(Source records)
══════
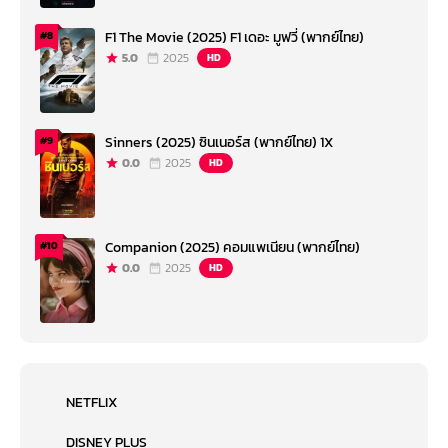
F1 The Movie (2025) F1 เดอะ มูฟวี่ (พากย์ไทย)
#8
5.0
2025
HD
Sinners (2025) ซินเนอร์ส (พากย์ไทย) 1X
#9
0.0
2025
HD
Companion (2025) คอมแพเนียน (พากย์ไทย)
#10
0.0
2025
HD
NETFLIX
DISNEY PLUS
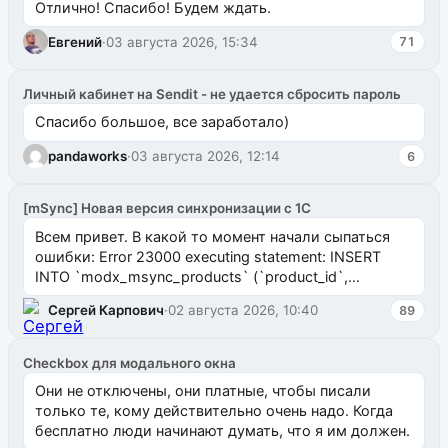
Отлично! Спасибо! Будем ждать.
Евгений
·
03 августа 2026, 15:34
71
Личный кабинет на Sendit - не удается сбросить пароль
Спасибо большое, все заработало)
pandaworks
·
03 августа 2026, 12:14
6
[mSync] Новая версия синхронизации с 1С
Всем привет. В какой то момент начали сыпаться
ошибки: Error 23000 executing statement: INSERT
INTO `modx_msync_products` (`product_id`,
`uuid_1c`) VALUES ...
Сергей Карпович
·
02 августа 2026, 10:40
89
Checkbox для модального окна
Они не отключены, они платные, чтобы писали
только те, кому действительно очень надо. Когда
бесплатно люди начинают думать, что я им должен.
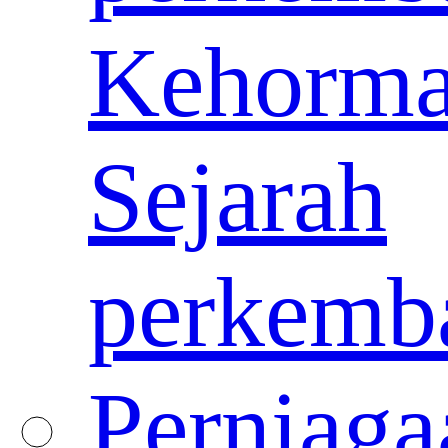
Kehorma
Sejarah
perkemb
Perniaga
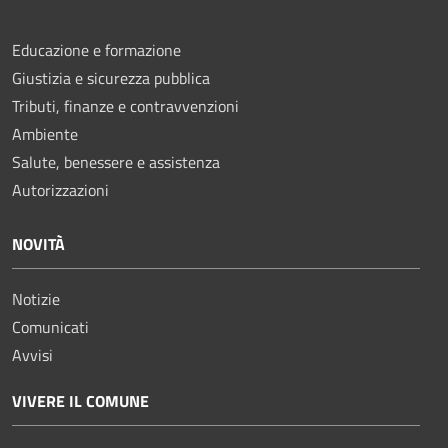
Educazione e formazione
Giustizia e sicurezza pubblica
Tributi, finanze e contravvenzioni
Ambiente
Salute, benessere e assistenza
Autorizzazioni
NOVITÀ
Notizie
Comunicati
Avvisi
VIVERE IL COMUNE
══════
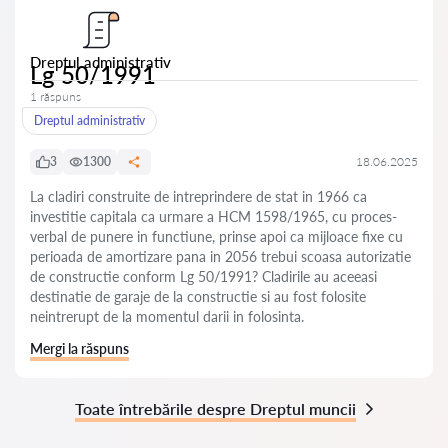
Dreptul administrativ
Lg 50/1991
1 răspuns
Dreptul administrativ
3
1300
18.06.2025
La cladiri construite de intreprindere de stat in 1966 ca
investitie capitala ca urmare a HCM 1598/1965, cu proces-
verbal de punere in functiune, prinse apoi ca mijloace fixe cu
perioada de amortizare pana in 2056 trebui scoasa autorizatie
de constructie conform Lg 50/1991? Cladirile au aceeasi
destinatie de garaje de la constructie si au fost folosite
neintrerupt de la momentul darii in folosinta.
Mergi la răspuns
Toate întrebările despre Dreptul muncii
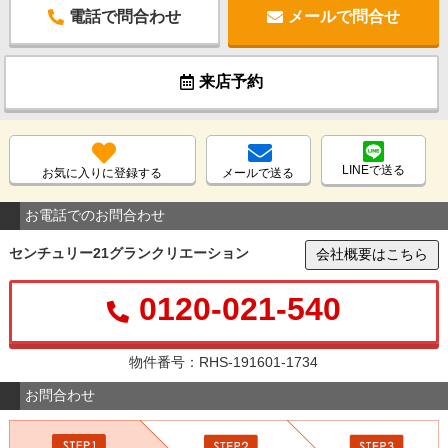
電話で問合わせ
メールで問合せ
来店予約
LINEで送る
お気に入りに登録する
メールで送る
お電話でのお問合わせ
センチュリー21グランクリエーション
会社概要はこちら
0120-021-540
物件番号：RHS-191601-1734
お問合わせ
══════
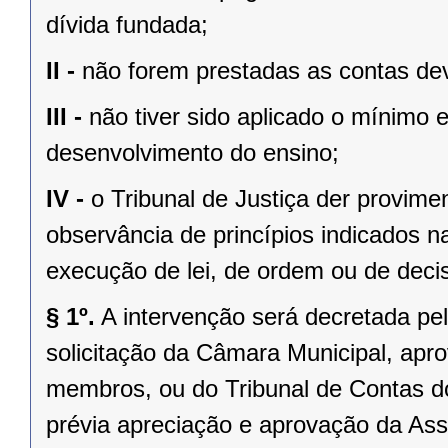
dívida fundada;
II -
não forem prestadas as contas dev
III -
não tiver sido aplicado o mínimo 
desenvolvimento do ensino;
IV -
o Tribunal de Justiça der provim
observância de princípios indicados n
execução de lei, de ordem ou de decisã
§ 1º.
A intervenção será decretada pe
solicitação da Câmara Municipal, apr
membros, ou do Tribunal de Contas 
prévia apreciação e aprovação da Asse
══════
__THE PROBLEM__
From the data above, show each line that contains "Tribunal".

__RESPONSE TO THE EXERCISE__
o Tribunal de Justiça der provim
membros, ou do Tribunal de Contas 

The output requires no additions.